Perplexity-based text filtering defenses, though partially reducing ASR, do not eliminate attack efficacy due to fluent, contextually plausible adversarial suffixes generated by BadSKP's LM-guided search.
Defense Perspective: Anchoring-strength Monitoring
Conventional text-side filtering is inadequate. Detection strategies should leverage the anchoring margin as a runtime signal: low cosine similarity between the final hidden state and query tokens flags inputs where semantic anchoring is disrupted.

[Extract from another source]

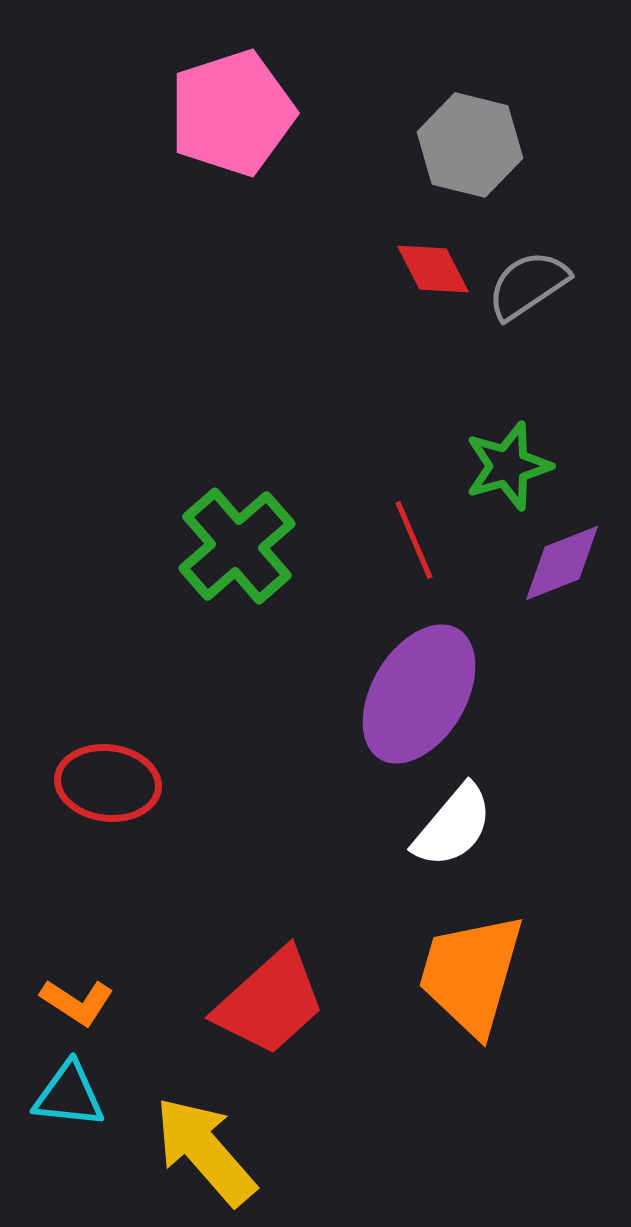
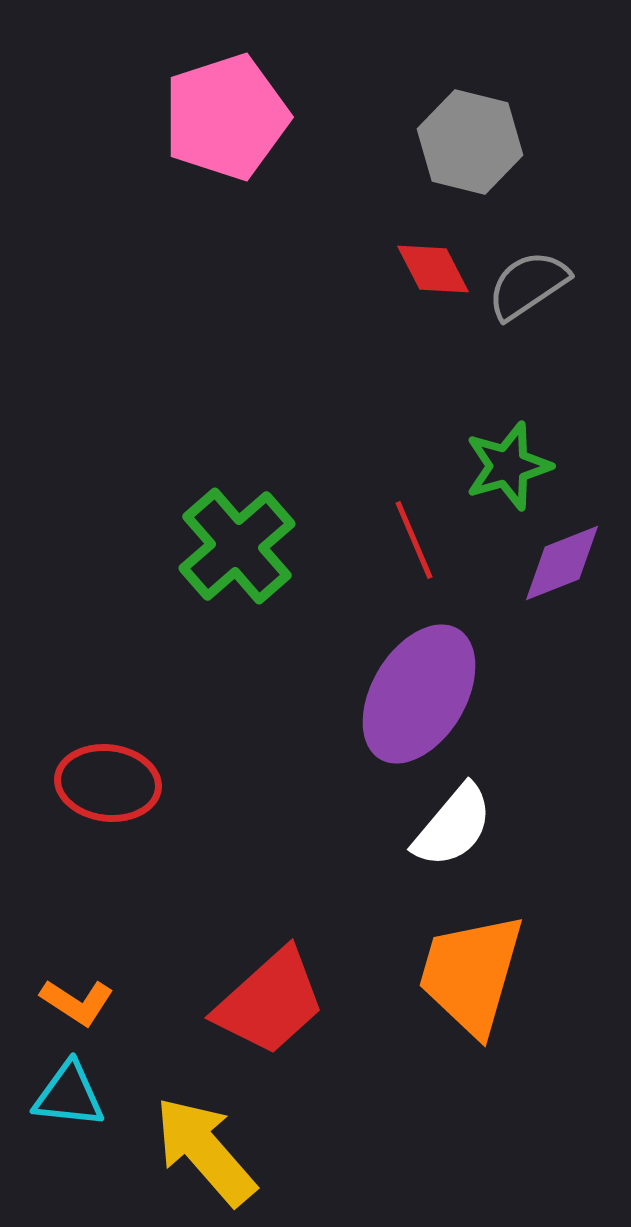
pink pentagon: moved 6 px left, 4 px down
gray hexagon: moved 3 px up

Empirical results show effective detection under this paradigm without sacrificing benign-task performance.
Implications and Future Developments
This analysis identifies the graph-to-prompt interface as the primary vulnerability in soft-prompt-based KG-enhanced LLMs. The findings challenge assumptions about the intrinsic robustness of continuous prompting, demonstrating that semantic anchoring, while mitigating text-channel adversarial influence, can be subverted via graph-level manipulation. The implication is that KG-enhanced LLM deployments, especially in supply-chain and public KG contexts, require dedicated defenses monitoring prompt semantics, representation-space anchoring, and adversarial signal aggregation across graph neighborhoods.
Future developments should focus on:
- Robust KG encoding protocols that verify semantic anchors against source queries.
- Runtime anchoring-strength detectors and representation-space anomaly monitoring.
- Integration of explainability and provenance tracking to audit KG prompt influence.
- Formal verification of prompt-channel boundaries and signal propagation across graph–text fusion modules.
Conclusion
BadSKP demonstrates that semantic anchoring is not a security guarantee for KG-enhanced LLMs; it can be reliably subverted through targeted graph and attribute-level optimization. Practical and theoretical considerations underscore the necessity of channel-specific defenses, runtime anchoring-strength monitoring, and structural boundary auditing to mitigate backdoor risks in next-generation knowledge-driven LLM architectures.